Commençons par la fin: le 1er juillet 1972, Boby Lapointe meurt. Il a 50 ans.
Il était un peu connu, mais pas trop, et il l'était surtout par un public de connaisseurs, un public qui fréquentait le Paris bohème, le Paris des cabarets, celui de St-Germain-des-Prés. Un monde totalement disparu, dont heureusement il reste quelques traces sonores. Les frères Jacques, Raymond Queneau, Boris Vian, pour n'en citer que quelques-uns, proches de Boby Lapointe, circulent et l'inspirent. Aucun n'ira aussi loin que lui dans l'entreprise de "dynamitage du langage" (comme l'écrit Jacques Donzel).
Les artistes sont mal payés, ils enchaînent les numéros d'un cabaret à l'autre, ils passent parfois la nuit entière à aller d'une petite scène enfumée à la suivante.

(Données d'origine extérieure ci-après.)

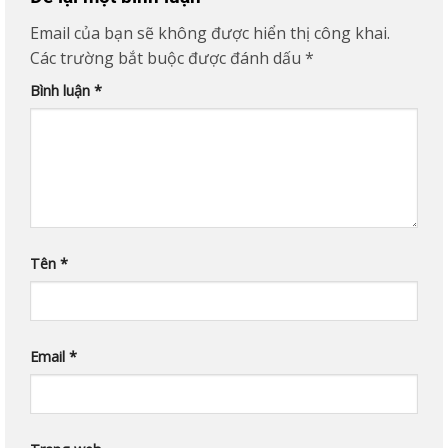
Email của bạn sẽ không được hiển thị công khai.
Các trường bắt buộc được đánh dấu
*
Bình luận
*
Tên
*
Email
*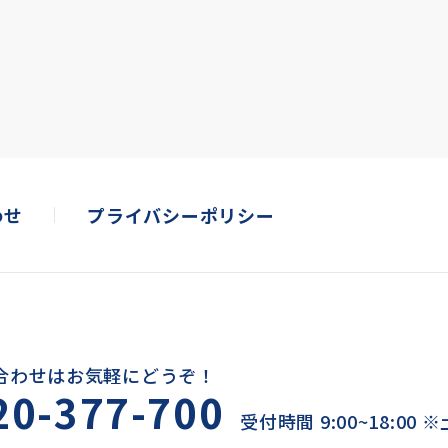
わせ
プライバシーポリシー
合わせはお気軽にどうぞ！
20-377-700
受付時間 9:00~18:00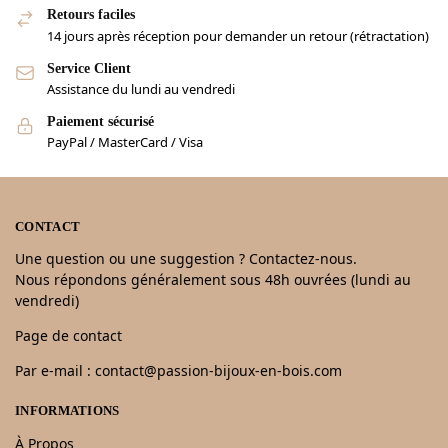
Retours faciles
14 jours après réception pour demander un retour (rétractation)
Service Client
Assistance du lundi au vendredi
Paiement sécurisé
PayPal / MasterCard / Visa
CONTACT
Une question ou une suggestion ? Contactez-nous.
Nous répondons généralement sous 48h ouvrées (lundi au
vendredi)
Page de contact
Par e-mail : contact@passion-bijoux-en-bois.com
INFORMATIONS
À Propos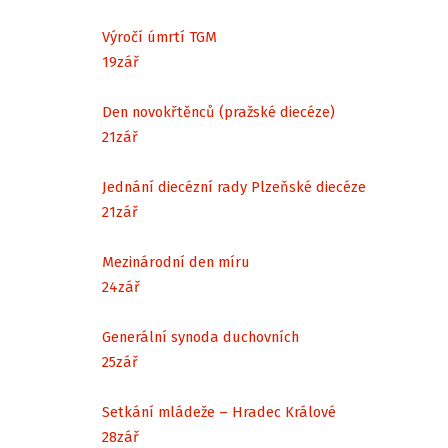
Výročí úmrtí TGM
19
zář
Den novokřtěnců (pražské diecéze)
21
zář
Jednání diecézní rady Plzeňské diecéze
21
zář
Mezinárodní den míru
24
zář
Generální synoda duchovních
25
zář
Setkání mládeže – Hradec Králové
28
zář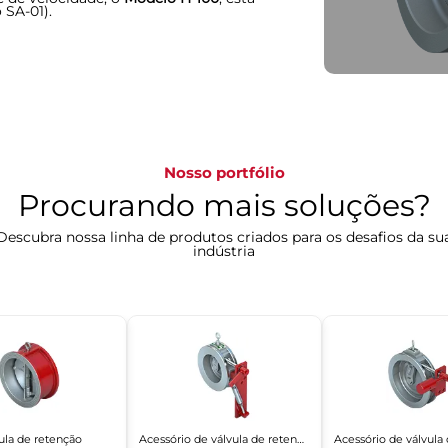
 SA-01).
Nosso portfólio
Procurando mais soluções?
Descubra nossa linha de produtos criados para os desafios da su
indústria
ula de retenção
Acessório de válvula de retenção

Des talents éclosent, des personnalités se rencontrent… Boby Lapointe fait notamment la connaissance de Pierre Etaix, le cinéaste-magicien, et de Georges Brassens, à qui une solide amitié le noue. Brassens, qui l'aidera de son mieux, une fois son propre succès venu, en l'engageant – parfois à ses risques et périls – pour faire ses premières parties.
Ce qui le rend unique? Entre autres, son attitude sur scène, sa gestuelle invraisemblable, son sens de la mesure très personnel, et ses textes pratiquement incompréhensibles, sauf si on les a déjà entendus plusieurs fois.